(DATASET)

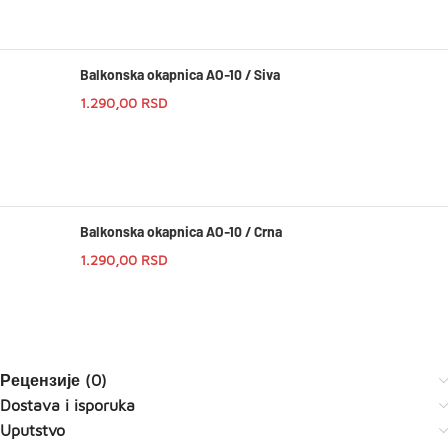
Balkonska okapnica AO-10 / Siva
1.290,00
RSD
Balkonska okapnica AO-10 / Crna
1.290,00
RSD
Рецензије (0)
Dostava i isporuka
Uputstvo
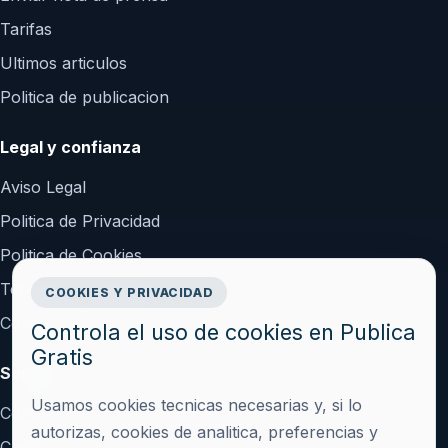
Tarifas
Ultimos articulos
Politica de publicacion
Legal y confianza
Aviso Legal
Politica de Privacidad
Politica de Cookies
Terminos y Condiciones
COOKIES Y PRIVACIDAD
Configurar cookies
Controla el uso de cookies en Publica
Gratis
Soporte
Usamos cookies tecnicas necesarias y, si lo
Contacto
autorizas, cookies de analitica, preferencias y
Crear cuenta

(End DATASET)

## [TRY IT]
Omit the images and transcribe all of the records above word for word.

## [SOLUTION FOR THIS EXERCISE]
Balkonska okapnica AO-10 / Siva
1.290,00
RSD
Balkonska okapnica AO-10 / Crna
1.290,00
RSD
Рецензије (0)
Dostava i isporuka
Uputstvo
Tarifas
Ultimos articulos
Politica de publicacion
Legal y confianza
Aviso Legal
Politica de Privacidad
Politica de Cookies
Terminos y Condiciones
COOKIES Y PRIVACIDAD
Configurar cookies
Controla el uso de cookies en Publica
Gratis
Soporte
Usamos cookies tecnicas necesarias y, si lo
Contacto
autorizas, cookies de analitica, preferencias y
Crear cuenta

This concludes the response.